The objective of the NSF's Human-Environment and Geographical Sciences (HEGS) Program is to support basic scientific research about the nature, causes and/or consequences of the spatial distribution of human activity and/or environmental processes across a range of scales. Contemporary geographical research is an arena in which diverse research traditions and methodologies are valid. Recognizing the breadth of the field's contributions to science, the HEGS Program welcomes proposals for empirically grounded, theoretically engaged, and methodologically sophisticated, generalizable research in all sub-fields of geographical and spatial sciences. It is critical that research projects submitted to the HEGS Program illustrate how the proposed research questions engage human dimensions relevant and important to people and societies.  
Deadline: Third Tuesday in January (annually); third Tuesday in August (annually)

Climate Change and Human Health Seed Grants

The Burroughs Wellcome Fund aims to stimulate the growth of new connections between scholars working in largely disconnected fields who might together change the course of climate change’s impact on human health. Over the next two years, the foundation will dedicate $1 million to supporting small, early-stage grants ($2,500 to $50,000) that work toward achieving this goal. Proposals will be accepted on a rolling basis through July 2026. A review will be conducted quarterly. 
Deadline: April 25, 2024

Long-Term Ecological Research (LTER)

NSF established this program in 1980 to address ecological questions that cannot be resolved with short-term observations or experiments. Two components differentiate LTER research from projects supported by other NSF programs: 1) the research is located at specific sites chosen to represent major ecosystem types or natural biomes, and 2) it emphasizes the study of ecological phenomena over long periods of time based on data collected in five core areas. Long-term studies are critical to achieve an integrated understanding of how components of ecosystems interact as well as to test ecological theory. Ongoing research at LTER sites is expected to contribute to the development and testing of fundamental ecological theories and significantly advance understanding of the long-term dynamics of populations, communities and ecosystems. It often integrates multiple disciplines and, through cross-site interactions may examine patterns or processes over broad spatial scales. Recognizing that the value of long-term data extends beyond use at any individual site, NSF requires that data collected by all LTER sites be made publicly accessible.
Deadlines: March 6, 2025

Research to Action: Assessing and Addressing Community Exposures to Environmental Contaminants (R01 Clinical Trial Optional)
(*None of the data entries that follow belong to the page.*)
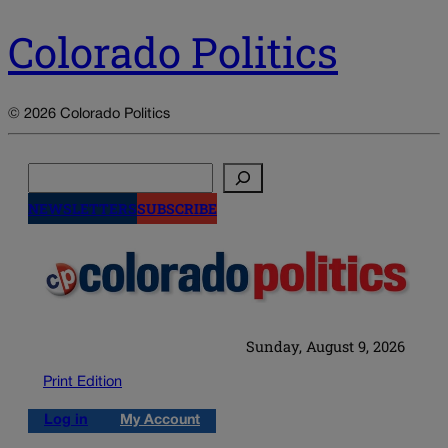
Colorado Politics
© 2026 Colorado Politics
Search
NEWSLETTERS
SUBSCRIBE
Sunday, August 9, 2026
Print Edition
Log in
My Account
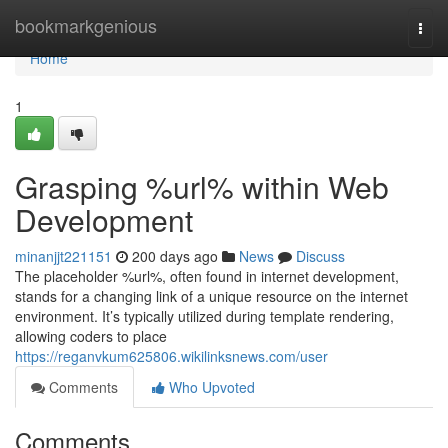
Home
bookmarkgenious
Togg
navi
Home
1
Grasping %url% within Web
Development
minanjjt221151
200 days ago
News
Discuss
The placeholder %url%, often found in internet development,
stands for a changing link of a unique resource on the internet
environment. It’s typically utilized during template rendering,
allowing coders to place
https://reganvkum625806.wikilinksnews.com/user
Comments
Who Upvoted
Comments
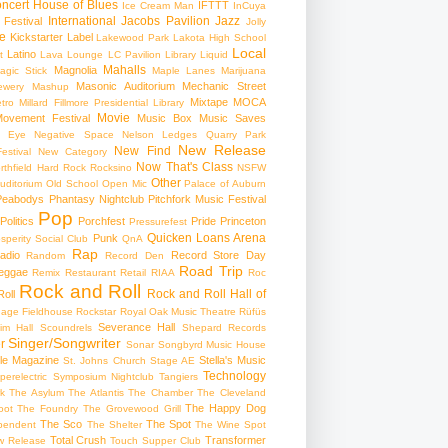
ncert
House of Blues
IFTTT
Ice Cream Man
InCuya
International
Jacobs Pavilion
Jazz
 Festival
Jolly
e
Kickstarter
Label
Lakewood Park
Lakota High School
Local
Latino
t
Lava Lounge
LC Pavilion
Library
Liquid
Mahalls
Magnolia
agic Stick
Maple Lanes
Marijuana
Masonic Auditorium
Mechanic Street
ewery
Mashup
Mixtape
MOCA
tro
Millard Fillmore Presidential Library
Movie
ovement Festival
Music Box
Music Saves
s Eye
Negative Space
Nelson Ledges Quarry Park
New Release
New Find
estival
New Category
Now That's Class
rthfield Hard Rock Rocksino
NSFW
Other
uditorium
Old School
Open Mic
Palace of Auburn
Peabodys
Phantasy Nightclub
Pitchfork Music Festival
Pop
Politics
Porchfest
Pride
Princeton
Pressurefest
Quicken Loans Arena
Punk
sperity Social Club
QnA
Rap
adio
Record Store Day
Random
Record Den
Road Trip
eggae
Remix
Restaurant
Retail
RIAA
Roc
Rock and Roll
Rock and Roll Hall of
oll
gage Fieldhouse
Rockstar
Royal Oak Music Theatre
Rüfüs
Severance Hall
im Hall
Scoundrels
Shepard Records
Singer/Songwriter
r
Sonar
Songbyrd Music House
le Magazine
Stella's Music
St. Johns Church
Stage AE
Technology
perelectric
Symposium Nightclub
Tangiers
k
The Asylum
The Atlantis
The Chamber
The Cleveland
The Happy Dog
oot
The Foundry
The Grovewood Grill
The Sco
The Spot
pendent
The Shelter
The Wine Spot
Total Crush
Transformer
w Release
Touch Supper Club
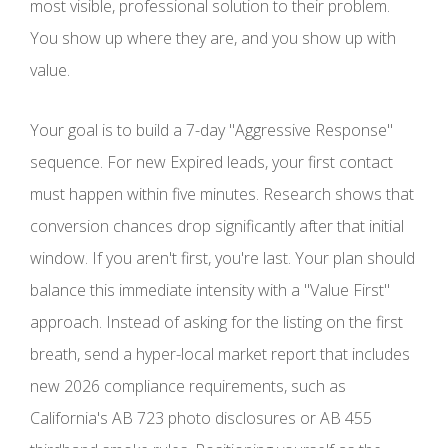
most visible, professional solution to their problem.
You show up where they are, and you show up with
value.
Your goal is to build a 7-day "Aggressive Response"
sequence. For new Expired leads, your first contact
must happen within five minutes. Research shows that
conversion chances drop significantly after that initial
window. If you aren't first, you're last. Your plan should
balance this immediate intensity with a "Value First"
approach. Instead of asking for the listing on the first
breath, send a hyper-local market report that includes
new 2026 compliance requirements, such as
California's AB 723 photo disclosures or AB 455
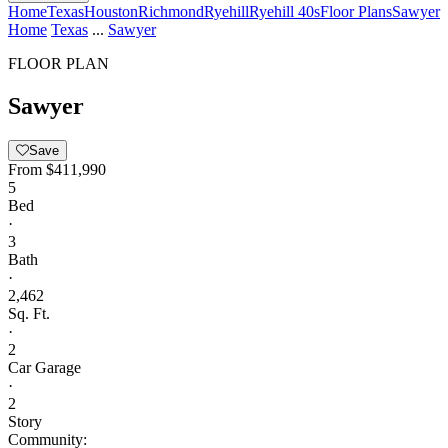
Home
Texas
Houston
Richmond
Ryehill
Ryehill 40s
Floor Plans
Sawyer
Home
Texas
...
Sawyer
FLOOR PLAN
Sawyer
Save
From
$411,990
5
Bed
·
3
Bath
·
2,462
Sq. Ft.
·
2
Car Garage
·
2
Story
Community:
This Funding Opportunity Announcement (FOA) encourages multidisciplinary projects to investigate the potential health risks of environmental exposures of concern to a community and to develop and implement an environmental public health action plan based on research findings. Projects supported under this program will employ community-engaged research methods to conduct research and to translate research findings into public health action. This announcement reflects NIEHS’ and NIMHD's commitment to environmental health disparities and environmental justice research. This FOA also advances efforts to nurture and sustain trust and bi-directional communication between academic researchers and affected communities. The Research to Action program is part of the National Institute of Environmental Health Sciences (NIEHS) “Partnerships for Environmental Public Health” (PEPH) network.
Deadlines: June 5, 2024; October 5, 2024

Eppley Foundation: Support for Advanced Scientific Research

The Eppley Foundation for Research was incorporated in 1947 for the purpose of “increasing knowledge in pure or applied science…in chemistry, physics and biology through study, research and publication.” Particular areas of interest include innovative medical investigations, climate change, whole ecosystem studies, as well as research on single species if they are of particular significance in their environments, in the U.S. and abroad. The Foundation does not fund work that can qualify for funding from conventional sources such as the National Science Foundation or the National Institutes of Health, or similar agencies at the state level. It is important to the Foundation that the work proposed be novel in its insights and unlikely to be underway elsewhere. The Foundation is prepared to take risks. Please note that you must first submit an LOI (by either March 15 or September 15) in order to be invited to submit a full proposal.
Deadline  (for invited full proposals) : April 15 (annually); October 15 (annually)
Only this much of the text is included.